3/18/16

Mush!

In honor of the Iditarod Trail Sled Dog Race, won three days ago by Dallas Seavey and his lead dogs, Reef and Tide, here's a game poster from the 1991 event. At the time, it was distributed across Alaska by Unilever, along with a $5 gift pack of coupons for Mrs. Butterworth's, Snuggle fabric softener, Country Crock, and the like.

The race commemorates the "serum run" undertaken in 1925, when an outbreak of diphtheria hit Nome. The territory of Alaska (not yet a U.S. state) was having one of its worst winters in 20 years, and the nearest supply of serum was 1,000 miles away in an Anchorage hospital. Workers loaded the medicine aboard a train headed north to Nenana. It was then relayed westward by 18 mushers and their dogsled teams. The great bulk of the work was done by Leonhard Seppala and his lead dog, Togo. But it was Gunnar Kaasen and his lead dog, Balto, who ran the last leg and grabbed most of the glory when they pulled into Nome.

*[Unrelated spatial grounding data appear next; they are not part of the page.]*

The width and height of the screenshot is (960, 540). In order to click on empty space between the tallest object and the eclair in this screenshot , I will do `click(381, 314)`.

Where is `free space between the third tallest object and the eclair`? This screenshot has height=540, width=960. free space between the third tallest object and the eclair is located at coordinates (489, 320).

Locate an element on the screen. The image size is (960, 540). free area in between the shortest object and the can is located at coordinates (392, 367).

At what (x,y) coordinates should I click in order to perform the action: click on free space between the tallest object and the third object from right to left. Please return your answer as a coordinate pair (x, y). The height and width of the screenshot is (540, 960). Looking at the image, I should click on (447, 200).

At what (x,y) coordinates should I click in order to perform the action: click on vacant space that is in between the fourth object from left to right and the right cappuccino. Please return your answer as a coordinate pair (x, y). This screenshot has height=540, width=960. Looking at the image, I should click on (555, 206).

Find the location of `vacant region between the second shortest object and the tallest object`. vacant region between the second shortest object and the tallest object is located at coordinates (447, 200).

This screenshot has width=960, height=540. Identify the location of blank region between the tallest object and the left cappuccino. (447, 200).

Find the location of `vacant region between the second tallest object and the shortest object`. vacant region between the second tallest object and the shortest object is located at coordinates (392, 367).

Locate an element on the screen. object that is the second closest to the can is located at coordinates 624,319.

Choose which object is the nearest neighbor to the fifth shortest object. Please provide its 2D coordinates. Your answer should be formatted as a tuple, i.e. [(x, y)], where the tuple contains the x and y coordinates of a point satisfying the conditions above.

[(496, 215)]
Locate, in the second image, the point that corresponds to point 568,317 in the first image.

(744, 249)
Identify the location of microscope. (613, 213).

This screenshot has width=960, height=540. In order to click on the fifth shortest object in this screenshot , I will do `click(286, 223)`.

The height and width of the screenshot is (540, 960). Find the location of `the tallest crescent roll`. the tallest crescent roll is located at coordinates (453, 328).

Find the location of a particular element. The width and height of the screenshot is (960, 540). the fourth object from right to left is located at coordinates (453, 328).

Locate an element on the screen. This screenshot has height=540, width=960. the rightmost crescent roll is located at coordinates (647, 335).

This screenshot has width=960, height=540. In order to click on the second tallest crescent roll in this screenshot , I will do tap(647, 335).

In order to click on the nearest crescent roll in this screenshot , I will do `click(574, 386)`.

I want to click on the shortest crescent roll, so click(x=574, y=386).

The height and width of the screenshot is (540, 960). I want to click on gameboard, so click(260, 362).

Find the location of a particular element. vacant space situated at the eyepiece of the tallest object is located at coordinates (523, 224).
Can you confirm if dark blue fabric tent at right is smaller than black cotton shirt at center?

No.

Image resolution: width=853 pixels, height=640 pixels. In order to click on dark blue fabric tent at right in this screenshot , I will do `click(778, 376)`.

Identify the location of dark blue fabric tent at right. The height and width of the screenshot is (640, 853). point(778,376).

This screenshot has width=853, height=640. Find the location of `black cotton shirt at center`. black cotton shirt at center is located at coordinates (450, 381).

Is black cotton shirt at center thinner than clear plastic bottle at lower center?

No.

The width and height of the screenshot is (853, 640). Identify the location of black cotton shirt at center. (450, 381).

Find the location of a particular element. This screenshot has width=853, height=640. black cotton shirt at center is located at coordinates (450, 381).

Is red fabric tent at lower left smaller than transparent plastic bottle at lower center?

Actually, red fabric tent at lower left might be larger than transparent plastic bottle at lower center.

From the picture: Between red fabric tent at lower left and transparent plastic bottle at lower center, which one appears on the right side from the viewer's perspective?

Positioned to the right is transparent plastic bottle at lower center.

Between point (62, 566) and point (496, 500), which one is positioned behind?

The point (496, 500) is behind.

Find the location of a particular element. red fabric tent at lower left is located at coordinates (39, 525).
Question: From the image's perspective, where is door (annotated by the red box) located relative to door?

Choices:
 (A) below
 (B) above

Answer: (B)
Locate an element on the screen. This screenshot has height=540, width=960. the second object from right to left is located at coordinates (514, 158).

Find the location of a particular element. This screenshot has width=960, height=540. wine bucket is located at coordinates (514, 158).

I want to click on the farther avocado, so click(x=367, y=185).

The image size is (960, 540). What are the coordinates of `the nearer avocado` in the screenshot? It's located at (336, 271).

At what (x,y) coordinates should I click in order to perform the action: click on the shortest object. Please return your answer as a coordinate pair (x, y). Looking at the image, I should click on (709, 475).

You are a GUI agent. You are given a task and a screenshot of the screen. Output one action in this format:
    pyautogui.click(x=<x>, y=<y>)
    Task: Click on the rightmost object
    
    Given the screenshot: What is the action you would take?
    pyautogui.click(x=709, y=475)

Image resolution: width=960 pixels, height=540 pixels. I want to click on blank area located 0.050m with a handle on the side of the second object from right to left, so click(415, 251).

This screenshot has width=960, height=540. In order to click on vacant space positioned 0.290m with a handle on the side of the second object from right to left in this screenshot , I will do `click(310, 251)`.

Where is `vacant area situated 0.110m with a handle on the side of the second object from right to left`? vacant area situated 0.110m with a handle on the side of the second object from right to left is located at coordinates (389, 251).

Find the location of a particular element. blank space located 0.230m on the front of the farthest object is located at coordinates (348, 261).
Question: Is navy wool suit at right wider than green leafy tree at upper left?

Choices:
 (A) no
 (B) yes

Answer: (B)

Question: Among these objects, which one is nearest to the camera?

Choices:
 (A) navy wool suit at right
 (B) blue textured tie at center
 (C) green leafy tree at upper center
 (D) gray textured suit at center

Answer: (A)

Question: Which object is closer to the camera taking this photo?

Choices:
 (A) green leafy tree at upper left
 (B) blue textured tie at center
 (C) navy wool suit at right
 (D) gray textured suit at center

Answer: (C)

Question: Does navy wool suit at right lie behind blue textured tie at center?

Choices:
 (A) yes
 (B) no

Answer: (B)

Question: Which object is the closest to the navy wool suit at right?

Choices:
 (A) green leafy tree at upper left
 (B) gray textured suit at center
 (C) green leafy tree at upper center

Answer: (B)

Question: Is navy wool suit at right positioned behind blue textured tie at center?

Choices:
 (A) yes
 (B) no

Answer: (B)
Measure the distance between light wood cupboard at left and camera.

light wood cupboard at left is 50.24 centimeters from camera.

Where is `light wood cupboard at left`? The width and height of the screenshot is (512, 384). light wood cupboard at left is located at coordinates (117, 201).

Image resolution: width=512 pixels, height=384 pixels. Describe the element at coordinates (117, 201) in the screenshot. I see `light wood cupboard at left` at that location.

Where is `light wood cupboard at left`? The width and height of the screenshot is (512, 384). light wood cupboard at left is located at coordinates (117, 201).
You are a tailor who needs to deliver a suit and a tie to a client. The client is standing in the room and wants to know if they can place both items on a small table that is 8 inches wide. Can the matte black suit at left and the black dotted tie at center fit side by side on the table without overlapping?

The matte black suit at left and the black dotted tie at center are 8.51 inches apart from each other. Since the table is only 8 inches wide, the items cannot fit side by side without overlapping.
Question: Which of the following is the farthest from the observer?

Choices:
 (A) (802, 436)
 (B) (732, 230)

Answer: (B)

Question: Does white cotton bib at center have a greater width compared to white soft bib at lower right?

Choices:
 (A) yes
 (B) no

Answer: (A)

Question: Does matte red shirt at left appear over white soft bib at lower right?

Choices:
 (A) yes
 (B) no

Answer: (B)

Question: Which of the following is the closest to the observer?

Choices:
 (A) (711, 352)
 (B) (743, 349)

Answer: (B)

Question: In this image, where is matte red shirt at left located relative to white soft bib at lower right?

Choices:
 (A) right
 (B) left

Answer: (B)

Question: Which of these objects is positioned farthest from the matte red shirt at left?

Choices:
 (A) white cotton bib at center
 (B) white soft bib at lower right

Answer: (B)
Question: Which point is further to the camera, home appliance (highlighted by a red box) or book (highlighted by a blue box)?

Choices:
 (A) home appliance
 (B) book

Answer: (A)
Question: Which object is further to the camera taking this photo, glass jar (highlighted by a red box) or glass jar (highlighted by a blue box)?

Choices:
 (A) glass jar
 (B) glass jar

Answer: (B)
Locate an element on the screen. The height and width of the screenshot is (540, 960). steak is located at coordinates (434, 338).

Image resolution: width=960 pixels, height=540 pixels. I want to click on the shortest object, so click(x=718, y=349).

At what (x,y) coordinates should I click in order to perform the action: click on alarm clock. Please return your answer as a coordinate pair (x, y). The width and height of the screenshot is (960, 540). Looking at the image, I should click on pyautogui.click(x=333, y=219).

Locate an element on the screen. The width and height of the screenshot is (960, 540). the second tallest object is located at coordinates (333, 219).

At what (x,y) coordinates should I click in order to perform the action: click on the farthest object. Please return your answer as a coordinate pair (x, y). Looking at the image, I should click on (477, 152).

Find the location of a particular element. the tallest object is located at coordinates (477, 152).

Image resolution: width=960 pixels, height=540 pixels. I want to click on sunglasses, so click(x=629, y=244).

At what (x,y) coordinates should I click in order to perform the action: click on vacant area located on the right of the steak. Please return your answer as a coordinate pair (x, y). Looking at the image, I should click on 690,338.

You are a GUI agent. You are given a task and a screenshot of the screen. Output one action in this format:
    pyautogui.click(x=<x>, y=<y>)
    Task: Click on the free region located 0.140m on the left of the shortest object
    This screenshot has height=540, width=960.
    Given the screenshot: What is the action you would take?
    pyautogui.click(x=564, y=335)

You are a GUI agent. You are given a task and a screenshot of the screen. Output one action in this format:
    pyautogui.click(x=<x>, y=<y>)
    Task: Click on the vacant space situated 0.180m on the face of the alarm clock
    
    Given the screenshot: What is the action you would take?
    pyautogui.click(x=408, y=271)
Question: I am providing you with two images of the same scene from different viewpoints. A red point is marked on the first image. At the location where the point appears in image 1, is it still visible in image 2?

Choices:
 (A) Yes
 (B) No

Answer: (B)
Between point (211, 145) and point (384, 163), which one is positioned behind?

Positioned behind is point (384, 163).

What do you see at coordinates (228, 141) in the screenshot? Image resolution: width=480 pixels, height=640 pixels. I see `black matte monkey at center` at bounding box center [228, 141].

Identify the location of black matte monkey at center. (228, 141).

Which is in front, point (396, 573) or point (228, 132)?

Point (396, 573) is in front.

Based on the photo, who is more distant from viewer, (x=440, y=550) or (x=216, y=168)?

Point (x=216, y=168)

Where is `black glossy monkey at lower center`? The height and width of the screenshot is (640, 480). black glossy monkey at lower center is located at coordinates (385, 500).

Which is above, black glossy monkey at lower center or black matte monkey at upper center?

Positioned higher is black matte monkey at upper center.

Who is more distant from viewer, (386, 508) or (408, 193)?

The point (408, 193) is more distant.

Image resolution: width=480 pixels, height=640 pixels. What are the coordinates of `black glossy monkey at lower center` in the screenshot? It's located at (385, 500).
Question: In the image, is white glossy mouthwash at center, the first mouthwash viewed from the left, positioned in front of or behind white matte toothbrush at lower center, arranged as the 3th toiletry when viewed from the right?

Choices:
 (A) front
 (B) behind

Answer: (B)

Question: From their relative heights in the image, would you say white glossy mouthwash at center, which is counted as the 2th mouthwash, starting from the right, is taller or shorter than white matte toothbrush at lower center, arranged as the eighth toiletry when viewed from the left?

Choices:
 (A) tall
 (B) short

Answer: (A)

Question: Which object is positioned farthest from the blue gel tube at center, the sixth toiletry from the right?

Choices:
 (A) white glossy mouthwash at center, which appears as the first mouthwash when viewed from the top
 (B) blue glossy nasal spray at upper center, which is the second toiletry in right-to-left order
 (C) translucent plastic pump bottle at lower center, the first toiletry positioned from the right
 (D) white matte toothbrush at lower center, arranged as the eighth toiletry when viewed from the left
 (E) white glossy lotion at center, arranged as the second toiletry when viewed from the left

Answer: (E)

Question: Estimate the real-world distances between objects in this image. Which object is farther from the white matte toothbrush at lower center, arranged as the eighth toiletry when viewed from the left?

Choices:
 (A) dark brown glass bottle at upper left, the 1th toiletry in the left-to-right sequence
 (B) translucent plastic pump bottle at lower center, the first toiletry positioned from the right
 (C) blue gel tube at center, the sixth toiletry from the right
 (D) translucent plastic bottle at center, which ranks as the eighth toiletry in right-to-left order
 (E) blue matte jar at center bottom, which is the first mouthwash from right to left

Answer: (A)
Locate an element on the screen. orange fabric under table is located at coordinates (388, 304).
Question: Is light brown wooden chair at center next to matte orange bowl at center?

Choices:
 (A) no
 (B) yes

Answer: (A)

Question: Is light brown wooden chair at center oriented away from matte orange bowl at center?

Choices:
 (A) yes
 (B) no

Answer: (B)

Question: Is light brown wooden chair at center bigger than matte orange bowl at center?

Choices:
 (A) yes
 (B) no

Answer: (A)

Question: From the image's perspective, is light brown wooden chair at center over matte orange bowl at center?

WHERE ARE THEY NOW? After his death, Togo's body was stuffed, mounted, and put on display at a museum in Wasilla, Alaska. Balto and his team eventually retired to Cleveland, living their final years in the city's zoo! When Balto died, his body was also stuffed and mounted and is now part of the permanent collection of the Cleveland Museum of Natural History.